Will 2015 Be the End of the Line for Email?
Stop us if you’ve heard this one before: “This year will be the year the business world finally kicks email to the curb and embraces a newer, more secure alternative communication tool.” It’s one of the tech field’s favorite yearly prognostications and thus far email has continued to go strong. So, will 2015 finally be that year?
Don’t count on it, says one recent survey.
Just the opposite seems to be true. It looks as though email may be one of the things the internet-using workforce can least afford to lose. Email was named by internet-using workers as their most important tool, according to a study conducted by Pew Research. Roughly 61% of workers said email was “very important” to their ability to get things done. That percentage gave email a fairly comfortable lead over the rest of the field.
Coming in at number two was the internet itself. Just over half (54%) of workers said the internet was very important to their ability to do their jobs each day.

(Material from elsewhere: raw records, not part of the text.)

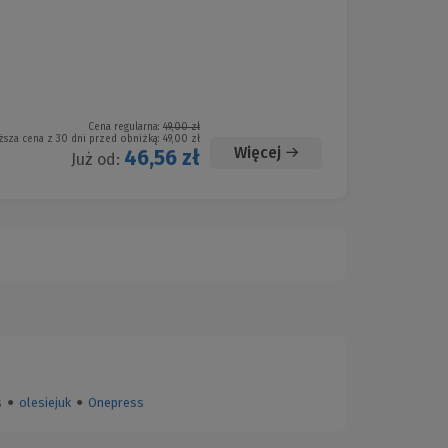
Cena regularna:
49,00 zł
ższa cena z 30 dni przed obniżką:
49,00 zł
Więcej
46,56 zł
Już od:
s
●
olesiejuk
●
Onepress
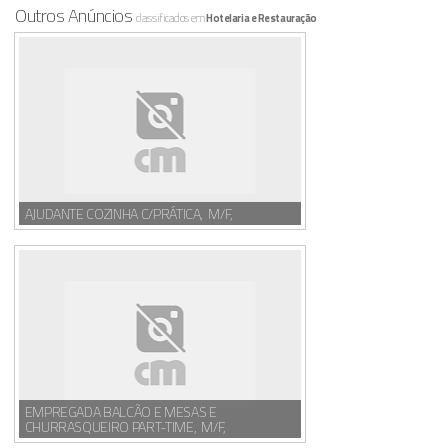
Outros Anúncios
classificados em
Hotelaria e Restauração
AJUDANTE COZINHA C/PRÁTICA, M/F,
EMPREGADA BALCÃO E MESAS E
CHURRASQUEIRO PART-TIME, M/F,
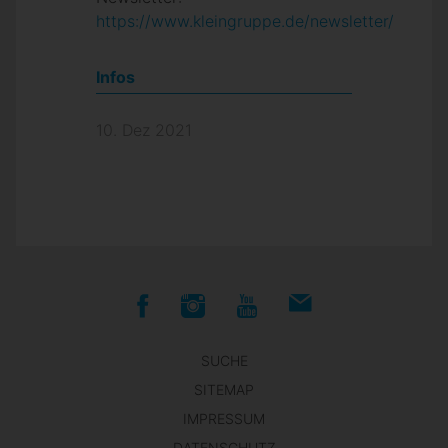
https://www.kleingruppe.de/newsletter/
Infos
10. Dez 2021
SUCHE
SITEMAP
IMPRESSUM
DATENSCHUTZ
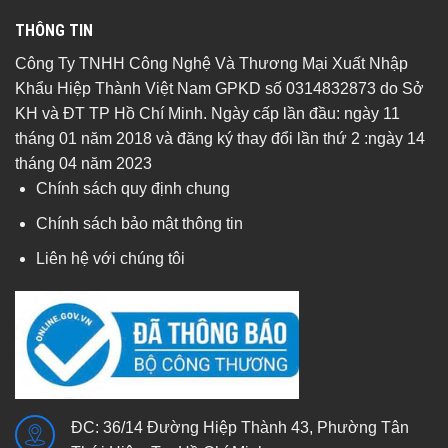
THÔNG TIN
Công Ty TNHH Công Nghệ Và Thương Mại Xuất Nhập
Khẩu Hiệp Thành Việt Nam GPKD số 0314832873 do Sở
KH và ĐT TP Hồ Chí Minh. Ngày cấp lần đầu: ngày 11
tháng 01 năm 2018 và đăng ký thay đổi lần thứ 2 :ngày 14
tháng 04 năm 2023
Chính sách quy định chung
Chính sách bảo mật thông tin
Liên hệ với chúng tôi
ĐC: 36/14 Đường Hiệp Thành 43, Phường Tân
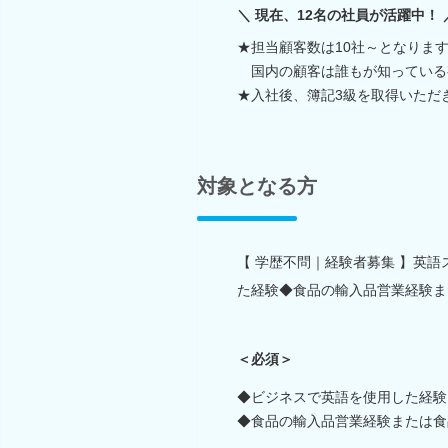
＼ 現在、12名の社員が活躍中！ 
★担当顧客数は10社～となりま
国内の顧客は誰もが知っている
★入社後、簿記3級を取得いただ
対象となる方
【 学歴不問｜経験者募集 】英
た経験◆食品の輸入品営業経験ま
＜必須＞
◆ビジネスで英語を使用した経験
◆食品の輸入品営業経験または食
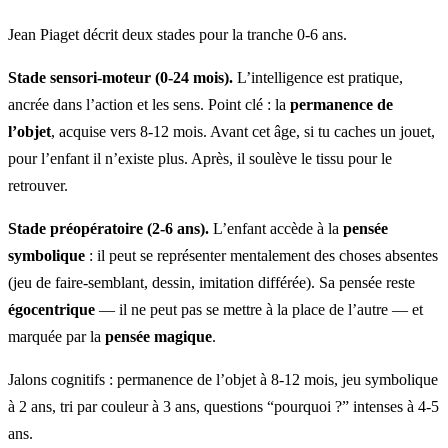
Jean Piaget décrit deux stades pour la tranche 0-6 ans.
Stade sensori-moteur (0-24 mois).
L’intelligence est pratique,
ancrée dans l’action et les sens. Point clé : la
permanence de
l’objet
, acquise vers 8-12 mois. Avant cet âge, si tu caches un jouet,
pour l’enfant il n’existe plus. Après, il soulève le tissu pour le
retrouver.
Stade préopératoire (2-6 ans).
L’enfant accède à la
pensée
symbolique
: il peut se représenter mentalement des choses absentes
(jeu de faire-semblant, dessin, imitation différée). Sa pensée reste
égocentrique
— il ne peut pas se mettre à la place de l’autre — et
marquée par la
pensée magique
.
Jalons cognitifs : permanence de l’objet à 8-12 mois, jeu symbolique
à 2 ans, tri par couleur à 3 ans, questions “pourquoi ?” intenses à 4-5
ans.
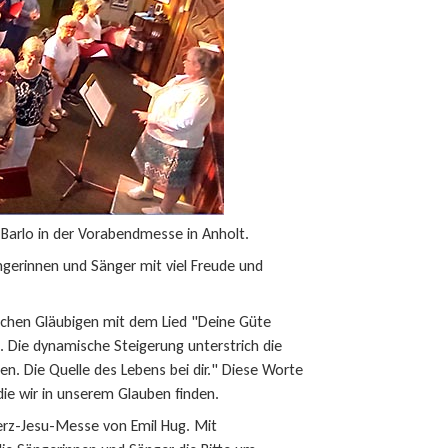
 Barlo in der Vorabendmesse in Anholt.
ngerinnen und Sänger mit viel Freude und
ichen Gläubigen mit dem Lied "Deine Güte
n. Die dynamische Steigerung unterstrich die
en. Die Quelle des Lebens bei dir." Diese Worte
die wir in unserem Glauben finden.
Herz-Jesu-Messe von Emil Hug. Mit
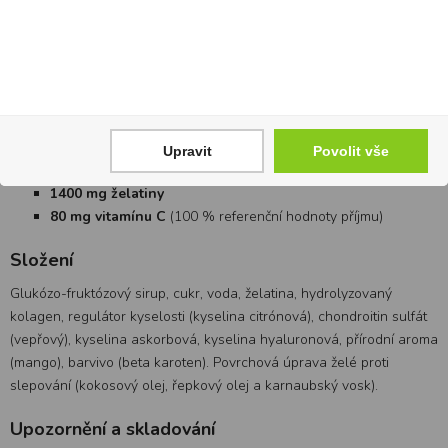
Doporučujeme opakovat 3x ročně. V případě potřeby je možné
užívat trvale.
Hlavní složky - obsah v denní dávce (3ks)
60 mg kyseliny hyaluronové
280 mg chondroitin sulfátu vepřového původu
Upravit
Povolit vše
550 mg hydrolyzovaného kolagenu
1400 mg želatiny
80 mg vitamínu C
(100 % referenční hodnoty příjmu)
Složení
Glukózo-fruktózový sirup, cukr, voda, želatina, hydrolyzovaný
kolagen, regulátor kyselosti (kyselina citrónová), chondroitin sulfát
(vepřový), kyselina askorbová, kyselina hyaluronová, přírodní aroma
(mango), barvivo (beta karoten). Povrchová úprava želé proti
slepování (kokosový olej, řepkový olej a karnaubský vosk).
Upozornění a skladování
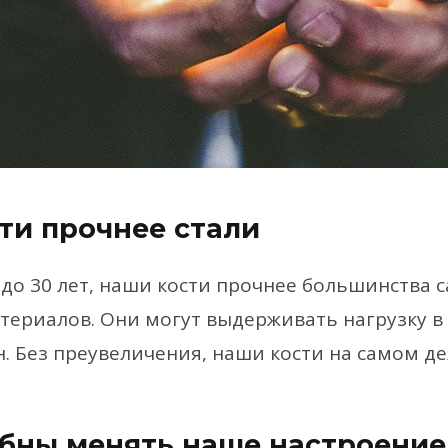
сти прочнее стали
 до 30 лет, наши кости прочнее большинства 
ериалов. Они могут выдерживать нагрузку в
. Без преувеличения, наши кости на самом дел
обны менять наше настроение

The rest of Pew’s list may come as a bit of a surprise, especially considering the mobile nature of today’s workforce. More workers said landlines were a very important part of their jobs then mobile phones or smartphones. And the numbers weren’t even all that close as landlines took home 35% of the vote, compared to just 24% for mobile or smartphones.
Unexpected as that last piece info may be, the key takeaway in all of this is likely email’s continued dominance of workplace communications. Considering the number of workers who stressed the important role email plays in their day-to-days, flat-out kicking it to the curb seems like a long shot at the moment. That doesn’t mean a change is out of the question, but that change probably won’t happen in 2015. Barring a massive, Earth-shaking about-face, of course.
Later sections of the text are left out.